Rape is an important and serious problem in our society. It is thought that one in five women and a number of men suffer rape or sexual violence at some time during their lives. Although it is well understood that rape is under-reported, rape reporting is currently at an all-time high. There were 3,391 reports of rape in 1990 and the figures for 2001, which are the latest figures that I have been able to get hold of, show that there were 9,008 reports in that year. The number of reports has more than doubled and almost tripled during a decade. However, the conviction rate was 25 per cent. in 1990—no one suggested that that was too high. Given that the conviction rate was only 5.8 per cent. in 2001, I think I can say that the conviction rate has slumped.

Last April, Her Majesty's Crown Prosecution Service inspectorate and Her Majesty's inspectorate of constabulary produced a joint report on the way in which rape is investigated and prosecuted. The report said that rape was the most traumatising of offences and noted the profound impact that it has on victims' lives. It is, indeed, a travesty that so few examples of that serious offence result in a conviction. There is, of course, no deterrence in a very low conviction rate, so the changes to the law are especially important.

However, compared with other crimes, far fewer complaints about rape get to court. There is a big drop-out rate, some of which is due to women withdrawing their complaints. A lot of research confirms that part of the reason for that is that they fear that the details of previous sexual history—true or false—will be put to them. They are also worried about being asked whether they were wearing a short dress or scarlet lipstick, with the intention of showing that that licensed the attack or that they are promiscuous and not worthy of belief. As I said to the hon. Member for Southwark, North and Bermondsey (Simon Hughes), the Government wisely and effectively sought to abolish the admissibility of previous sexual history to show consent as long ago as 1999, but it is still admissible, even as we discuss clause 1, to show that the defendant believed that the complainant was consenting.

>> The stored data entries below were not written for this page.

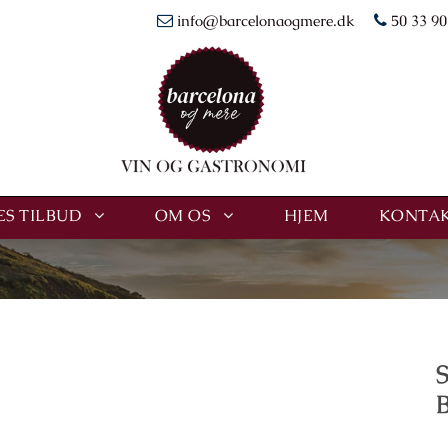
info@barcelonaogmere.dk
50 33 90
S TILBUD
OM OS
HJEM
KONTAK
S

On the drop-out rate, there is much less point in changing the law if we cannot get women to court to sustain complaints to trial. I acknowledge that the Government have done much to get more women to court, but for clauses 1, 75 and 76—the rape-related clauses—to be effective, there is more that they should do. They have encouraged excellent police initiatives to train front-line staff to be supportive to rape complainants in a way that they were not before. Project Sapphire, run by the Metropolitan police, has an active investigation policy for rapes. As well as giving support to complainants, the key to rape convictions is to find corroborative evidence so that the deadlock of his word against hers, and vice versa, is broken. The Government have encouraged that approach through excellent initiatives.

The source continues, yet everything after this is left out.